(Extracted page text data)
▶

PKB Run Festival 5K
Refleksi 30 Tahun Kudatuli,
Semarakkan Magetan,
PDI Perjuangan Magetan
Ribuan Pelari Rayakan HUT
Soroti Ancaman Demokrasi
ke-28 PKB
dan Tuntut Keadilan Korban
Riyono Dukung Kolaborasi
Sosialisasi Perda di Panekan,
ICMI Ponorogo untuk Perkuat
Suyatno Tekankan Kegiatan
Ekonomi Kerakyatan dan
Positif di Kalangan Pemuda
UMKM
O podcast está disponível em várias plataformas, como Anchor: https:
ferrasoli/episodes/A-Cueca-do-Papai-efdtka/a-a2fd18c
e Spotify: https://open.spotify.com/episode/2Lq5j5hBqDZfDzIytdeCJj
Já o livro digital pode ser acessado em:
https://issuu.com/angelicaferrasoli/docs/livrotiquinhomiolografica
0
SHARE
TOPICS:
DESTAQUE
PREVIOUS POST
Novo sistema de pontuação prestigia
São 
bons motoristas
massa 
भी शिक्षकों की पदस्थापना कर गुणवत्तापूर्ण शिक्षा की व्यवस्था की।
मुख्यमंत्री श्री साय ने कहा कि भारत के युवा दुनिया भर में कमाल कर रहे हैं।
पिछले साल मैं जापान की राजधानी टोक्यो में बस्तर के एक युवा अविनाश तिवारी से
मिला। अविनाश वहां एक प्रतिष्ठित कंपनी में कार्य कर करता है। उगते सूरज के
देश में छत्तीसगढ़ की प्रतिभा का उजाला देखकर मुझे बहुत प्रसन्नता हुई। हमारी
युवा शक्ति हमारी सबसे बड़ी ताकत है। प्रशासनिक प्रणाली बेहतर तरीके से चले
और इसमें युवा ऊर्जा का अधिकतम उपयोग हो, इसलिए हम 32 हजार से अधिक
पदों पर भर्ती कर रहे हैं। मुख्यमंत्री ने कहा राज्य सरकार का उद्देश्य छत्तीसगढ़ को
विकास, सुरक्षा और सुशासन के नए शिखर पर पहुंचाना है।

◀

* PROBLEM REQUIREMENTS *
Out of the data above, transcribe exactly and only the lines starting with the line that has "Soroti Ancaman Demokrasi" and going on through the line that has "ferrasoli/episodes/A-Cueca-do-Papai-efdtka/a-a2fd18c", both included.

* SOLUTION FOR THIS EXERCISE *
Soroti Ancaman Demokrasi
ke-28 PKB
dan Tuntut Keadilan Korban
Riyono Dukung Kolaborasi
Sosialisasi Perda di Panekan,
ICMI Ponorogo untuk Perkuat
Suyatno Tekankan Kegiatan
Ekonomi Kerakyatan dan
Positif di Kalangan Pemuda
UMKM
O podcast está disponível em várias plataformas, como Anchor: https:
ferrasoli/episodes/A-Cueca-do-Papai-efdtka/a-a2fd18c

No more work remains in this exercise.